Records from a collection
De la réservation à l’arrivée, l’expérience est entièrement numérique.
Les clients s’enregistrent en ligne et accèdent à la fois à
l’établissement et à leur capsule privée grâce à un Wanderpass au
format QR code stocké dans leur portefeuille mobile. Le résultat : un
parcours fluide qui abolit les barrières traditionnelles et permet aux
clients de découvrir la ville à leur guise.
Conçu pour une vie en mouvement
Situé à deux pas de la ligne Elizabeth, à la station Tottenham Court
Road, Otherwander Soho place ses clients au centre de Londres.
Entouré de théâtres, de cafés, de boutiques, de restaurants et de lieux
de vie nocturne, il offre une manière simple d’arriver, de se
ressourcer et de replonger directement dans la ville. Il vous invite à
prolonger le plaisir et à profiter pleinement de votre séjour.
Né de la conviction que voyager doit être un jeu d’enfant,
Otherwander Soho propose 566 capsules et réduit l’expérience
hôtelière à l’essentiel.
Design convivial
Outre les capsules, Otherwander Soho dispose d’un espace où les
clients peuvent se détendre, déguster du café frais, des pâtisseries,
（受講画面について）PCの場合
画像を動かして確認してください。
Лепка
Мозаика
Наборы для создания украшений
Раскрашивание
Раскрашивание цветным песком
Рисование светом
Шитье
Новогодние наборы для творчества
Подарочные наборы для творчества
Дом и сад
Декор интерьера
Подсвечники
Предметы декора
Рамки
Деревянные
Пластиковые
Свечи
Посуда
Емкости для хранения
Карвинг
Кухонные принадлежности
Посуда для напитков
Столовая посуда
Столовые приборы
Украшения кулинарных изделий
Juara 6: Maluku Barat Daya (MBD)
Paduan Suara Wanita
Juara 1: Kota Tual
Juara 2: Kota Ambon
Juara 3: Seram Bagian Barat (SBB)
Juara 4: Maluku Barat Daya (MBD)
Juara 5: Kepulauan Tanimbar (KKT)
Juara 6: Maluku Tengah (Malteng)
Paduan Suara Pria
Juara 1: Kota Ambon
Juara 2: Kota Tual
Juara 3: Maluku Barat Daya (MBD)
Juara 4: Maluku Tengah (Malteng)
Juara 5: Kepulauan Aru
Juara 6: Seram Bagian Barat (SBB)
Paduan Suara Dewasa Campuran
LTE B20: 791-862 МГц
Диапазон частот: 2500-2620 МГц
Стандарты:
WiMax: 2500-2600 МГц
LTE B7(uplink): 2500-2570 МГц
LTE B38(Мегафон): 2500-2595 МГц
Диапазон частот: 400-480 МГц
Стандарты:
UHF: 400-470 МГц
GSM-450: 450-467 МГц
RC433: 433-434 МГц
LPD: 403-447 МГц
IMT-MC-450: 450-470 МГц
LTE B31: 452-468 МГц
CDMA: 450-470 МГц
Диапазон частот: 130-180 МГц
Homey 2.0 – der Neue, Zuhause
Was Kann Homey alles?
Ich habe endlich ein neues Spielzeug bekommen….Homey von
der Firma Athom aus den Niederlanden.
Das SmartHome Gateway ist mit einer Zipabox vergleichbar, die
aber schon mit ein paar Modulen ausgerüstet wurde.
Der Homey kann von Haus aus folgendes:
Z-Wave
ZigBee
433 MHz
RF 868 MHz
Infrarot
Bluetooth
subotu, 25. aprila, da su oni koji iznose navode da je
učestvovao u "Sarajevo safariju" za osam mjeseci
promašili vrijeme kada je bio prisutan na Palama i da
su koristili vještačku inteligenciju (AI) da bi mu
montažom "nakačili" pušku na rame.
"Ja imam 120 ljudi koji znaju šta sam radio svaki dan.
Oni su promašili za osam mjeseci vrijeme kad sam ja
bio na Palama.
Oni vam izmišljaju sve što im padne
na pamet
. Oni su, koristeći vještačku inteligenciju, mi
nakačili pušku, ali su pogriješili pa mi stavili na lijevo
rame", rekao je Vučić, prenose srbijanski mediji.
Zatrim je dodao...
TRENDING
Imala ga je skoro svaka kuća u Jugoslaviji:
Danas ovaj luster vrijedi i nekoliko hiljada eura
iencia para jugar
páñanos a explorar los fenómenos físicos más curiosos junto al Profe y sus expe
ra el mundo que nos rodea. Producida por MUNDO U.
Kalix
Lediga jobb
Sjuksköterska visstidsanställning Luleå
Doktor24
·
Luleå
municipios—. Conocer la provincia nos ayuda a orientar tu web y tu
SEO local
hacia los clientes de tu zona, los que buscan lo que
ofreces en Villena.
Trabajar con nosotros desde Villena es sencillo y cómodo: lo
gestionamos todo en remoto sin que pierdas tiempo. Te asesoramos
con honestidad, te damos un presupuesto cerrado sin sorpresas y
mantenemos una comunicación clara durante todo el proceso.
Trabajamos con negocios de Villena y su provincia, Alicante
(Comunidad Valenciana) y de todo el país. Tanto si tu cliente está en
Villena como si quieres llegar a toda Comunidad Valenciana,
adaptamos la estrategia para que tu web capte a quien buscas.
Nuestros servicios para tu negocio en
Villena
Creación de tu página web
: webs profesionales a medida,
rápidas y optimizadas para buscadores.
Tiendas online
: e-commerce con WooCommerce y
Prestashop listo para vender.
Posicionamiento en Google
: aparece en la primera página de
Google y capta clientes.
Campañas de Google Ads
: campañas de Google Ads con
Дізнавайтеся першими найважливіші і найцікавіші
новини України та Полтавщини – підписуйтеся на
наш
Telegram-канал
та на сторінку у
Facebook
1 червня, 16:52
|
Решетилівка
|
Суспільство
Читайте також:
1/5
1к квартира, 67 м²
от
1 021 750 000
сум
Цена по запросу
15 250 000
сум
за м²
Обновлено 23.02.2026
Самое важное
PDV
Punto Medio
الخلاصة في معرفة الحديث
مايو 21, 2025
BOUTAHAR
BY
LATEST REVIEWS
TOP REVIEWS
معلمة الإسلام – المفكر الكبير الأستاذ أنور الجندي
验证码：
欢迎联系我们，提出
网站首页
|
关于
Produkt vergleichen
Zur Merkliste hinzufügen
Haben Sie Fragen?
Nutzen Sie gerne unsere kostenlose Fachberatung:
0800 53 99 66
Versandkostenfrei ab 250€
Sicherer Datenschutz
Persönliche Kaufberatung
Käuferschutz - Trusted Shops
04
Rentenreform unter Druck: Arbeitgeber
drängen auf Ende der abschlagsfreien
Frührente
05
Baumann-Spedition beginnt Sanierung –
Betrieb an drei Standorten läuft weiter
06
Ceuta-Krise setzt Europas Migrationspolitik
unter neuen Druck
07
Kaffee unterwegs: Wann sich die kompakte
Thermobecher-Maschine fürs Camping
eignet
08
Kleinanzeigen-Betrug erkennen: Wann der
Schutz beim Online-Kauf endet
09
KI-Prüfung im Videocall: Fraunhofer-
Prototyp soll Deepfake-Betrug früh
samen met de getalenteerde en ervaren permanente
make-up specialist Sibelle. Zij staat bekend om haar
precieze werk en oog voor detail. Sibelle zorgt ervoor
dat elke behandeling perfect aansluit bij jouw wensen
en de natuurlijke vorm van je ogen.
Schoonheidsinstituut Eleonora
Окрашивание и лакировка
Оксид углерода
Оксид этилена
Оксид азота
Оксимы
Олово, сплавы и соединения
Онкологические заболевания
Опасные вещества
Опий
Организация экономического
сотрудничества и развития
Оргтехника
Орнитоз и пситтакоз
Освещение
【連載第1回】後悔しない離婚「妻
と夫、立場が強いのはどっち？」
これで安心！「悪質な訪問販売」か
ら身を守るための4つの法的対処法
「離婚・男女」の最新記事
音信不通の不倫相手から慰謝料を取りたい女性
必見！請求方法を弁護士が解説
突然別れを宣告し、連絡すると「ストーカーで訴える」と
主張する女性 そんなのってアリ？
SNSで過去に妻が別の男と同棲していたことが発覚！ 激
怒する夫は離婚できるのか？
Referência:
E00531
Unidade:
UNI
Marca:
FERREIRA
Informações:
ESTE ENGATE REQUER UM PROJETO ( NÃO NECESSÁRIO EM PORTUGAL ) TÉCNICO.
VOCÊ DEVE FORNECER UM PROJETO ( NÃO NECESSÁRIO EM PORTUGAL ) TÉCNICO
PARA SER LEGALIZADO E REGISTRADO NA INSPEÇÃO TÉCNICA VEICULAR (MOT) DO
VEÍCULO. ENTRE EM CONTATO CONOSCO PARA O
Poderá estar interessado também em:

*WHAT THE TASK ASKS*. One stretch of the lines above is wanted, from the line that contains "de vie nocturne, il" through the line that contains "IMT-MC-450: 450-470 МГц". Output it exactly.

*TASK OUTPUT*.
de vie nocturne, il offre une manière simple d’arriver, de se
ressourcer et de replonger directement dans la ville. Il vous invite à
prolonger le plaisir et à profiter pleinement de votre séjour.
Né de la conviction que voyager doit être un jeu d’enfant,
Otherwander Soho propose 566 capsules et réduit l’expérience
hôtelière à l’essentiel.
Design convivial
Outre les capsules, Otherwander Soho dispose d’un espace où les
clients peuvent se détendre, déguster du café frais, des pâtisseries,
（受講画面について）PCの場合
画像を動かして確認してください。
Лепка
Мозаика
Наборы для создания украшений
Раскрашивание
Раскрашивание цветным песком
Рисование светом
Шитье
Новогодние наборы для творчества
Подарочные наборы для творчества
Дом и сад
Декор интерьера
Подсвечники
Предметы декора
Рамки
Деревянные
Пластиковые
Свечи
Посуда
Емкости для хранения
Карвинг
Кухонные принадлежности
Посуда для напитков
Столовая посуда
Столовые приборы
Украшения кулинарных изделий
Juara 6: Maluku Barat Daya (MBD)
Paduan Suara Wanita
Juara 1: Kota Tual
Juara 2: Kota Ambon
Juara 3: Seram Bagian Barat (SBB)
Juara 4: Maluku Barat Daya (MBD)
Juara 5: Kepulauan Tanimbar (KKT)
Juara 6: Maluku Tengah (Malteng)
Paduan Suara Pria
Juara 1: Kota Ambon
Juara 2: Kota Tual
Juara 3: Maluku Barat Daya (MBD)
Juara 4: Maluku Tengah (Malteng)
Juara 5: Kepulauan Aru
Juara 6: Seram Bagian Barat (SBB)
Paduan Suara Dewasa Campuran
LTE B20: 791-862 МГц
Диапазон частот: 2500-2620 МГц
Стандарты:
WiMax: 2500-2600 МГц
LTE B7(uplink): 2500-2570 МГц
LTE B38(Мегафон): 2500-2595 МГц
Диапазон частот: 400-480 МГц
Стандарты:
UHF: 400-470 МГц
GSM-450: 450-467 МГц
RC433: 433-434 МГц
LPD: 403-447 МГц
IMT-MC-450: 450-470 МГц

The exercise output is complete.